• _Data in this exercise_
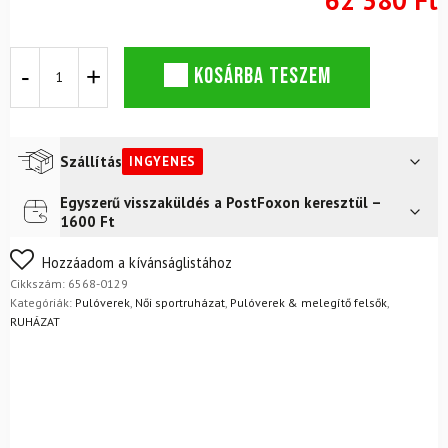
Női
KOSÁRBA TESZEM
pulóver
NEWLAND
Lois
mennyiség
Szállítás
INGYENES
Egyszerű visszaküldés a PostFoxon keresztül –
Futár a címre
Ingyenes
1600 Ft
FoxPost
Ingyenes
Nem biztos a választásában? Semmi gond – a terméket
Hozzáadom a kívánságlistához
egyszerűen visszaküldheti 14 napon belül, indoklás nélkül.
Cikkszám:
6568-0129
Mik a visszaküldés feltételei?
Kategóriák:
Pulóverek
,
Női sportruházat
,
Pulóverek & melegítő felsők
,
RUHÁZAT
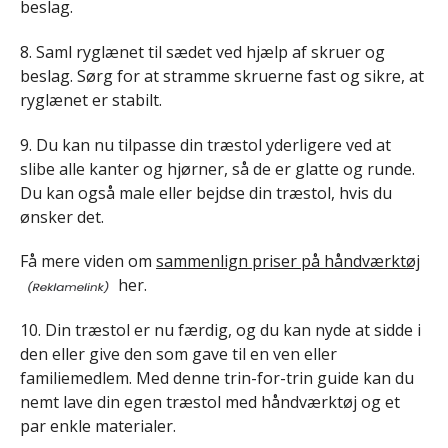
beslag.
8. Saml ryglænet til sædet ved hjælp af skruer og
beslag. Sørg for at stramme skruerne fast og sikre, at
ryglænet er stabilt.
9. Du kan nu tilpasse din træstol yderligere ved at
slibe alle kanter og hjørner, så de er glatte og runde.
Du kan også male eller bejdse din træstol, hvis du
ønsker det.
Få mere viden om
sammenlign priser på håndværktøj
her.
10. Din træstol er nu færdig, og du kan nyde at sidde i
den eller give den som gave til en ven eller
familiemedlem. Med denne trin-for-trin guide kan du
nemt lave din egen træstol med håndværktøj og et
par enkle materialer.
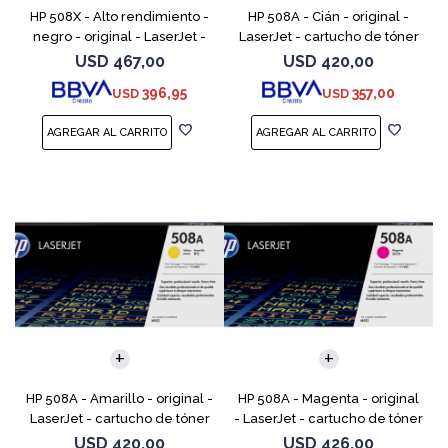
HP 508X - Alto rendimiento -
HP 508A - Cián - original -
negro - original - LaserJet -
LaserJet - cartucho de tóner
cartucho de tóner (CF360X) -
(CF361A) - para Color
USD
467,00
USD
420,00
para Color LaserJet
LaserJet Enterprise MFP M577;
396,95
357,00
USD
USD
Enterprise MFP M577;
LaserJet Enterprise
HP 508A - Amarillo - original -
HP 508A - Magenta - original
LaserJet - cartucho de tóner
- LaserJet - cartucho de tóner
(CF362A) - para Color
(CF363A) - para Color
USD
420,00
USD
426,00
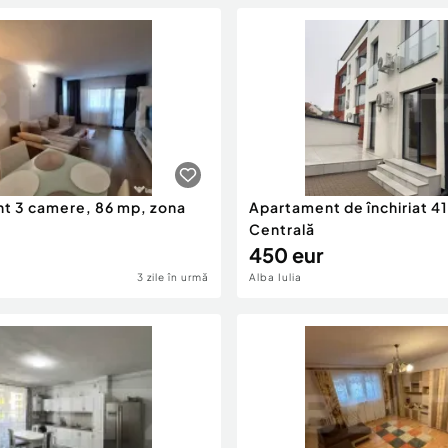
t 3 camere, 86 mp, zona
Apartament de închiriat 4
Centrală
450 eur
3 zile în urmă
Alba Iulia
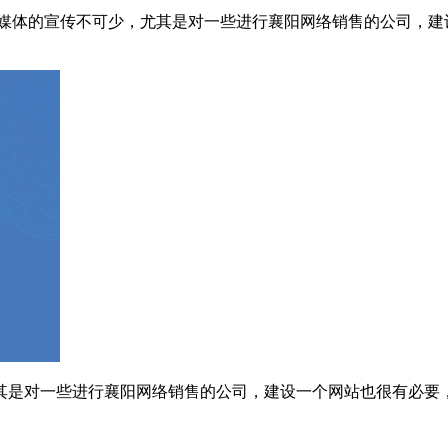
，媒体的宣传不可少，尤其是对一些进行襄阳网络销售的公司，建
其是对一些进行襄阳网络销售的公司，建设一个网站也很有必要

• _What is expected_
Print, please, exactly the lines from the one holding "8. Saml ryglænet" through the final line of the data, both included, while leaving out each picture.

• _Task response_
8. Saml ryglænet til sædet ved hjælp af skruer og
beslag. Sørg for at stramme skruerne fast og sikre, at
ryglænet er stabilt.
9. Du kan nu tilpasse din træstol yderligere ved at
slibe alle kanter og hjørner, så de er glatte og runde.
Du kan også male eller bejdse din træstol, hvis du
ønsker det.
Få mere viden om
sammenlign priser på håndværktøj
her.
10. Din træstol er nu færdig, og du kan nyde at sidde i
den eller give den som gave til en ven eller
familiemedlem. Med denne trin-for-trin guide kan du
nemt lave din egen træstol med håndværktøj og et
par enkle materialer.
HP 508X - Alto rendimiento -
HP 508A - Cián - original -
negro - original - LaserJet -
LaserJet - cartucho de tóner
cartucho de tóner (CF360X) -
(CF361A) - para Color
USD
467,00
USD
420,00
para Color LaserJet
LaserJet Enterprise MFP M577;
396,95
357,00
USD
USD
Enterprise MFP M577;
LaserJet Enterprise
HP 508A - Amarillo - original -
HP 508A - Magenta - original
LaserJet - cartucho de tóner
- LaserJet - cartucho de tóner
(CF362A) - para Color
(CF363A) - para Color
USD
420,00
USD
426,00
t 3 camere, 86 mp, zona
Apartament de închiriat 4
Centrală
450 eur
3 zile în urmă
Alba Iulia
，媒体的宣传不可少，尤其是对一些进行襄阳网络销售的公司，建
其是对一些进行襄阳网络销售的公司，建设一个网站也很有必要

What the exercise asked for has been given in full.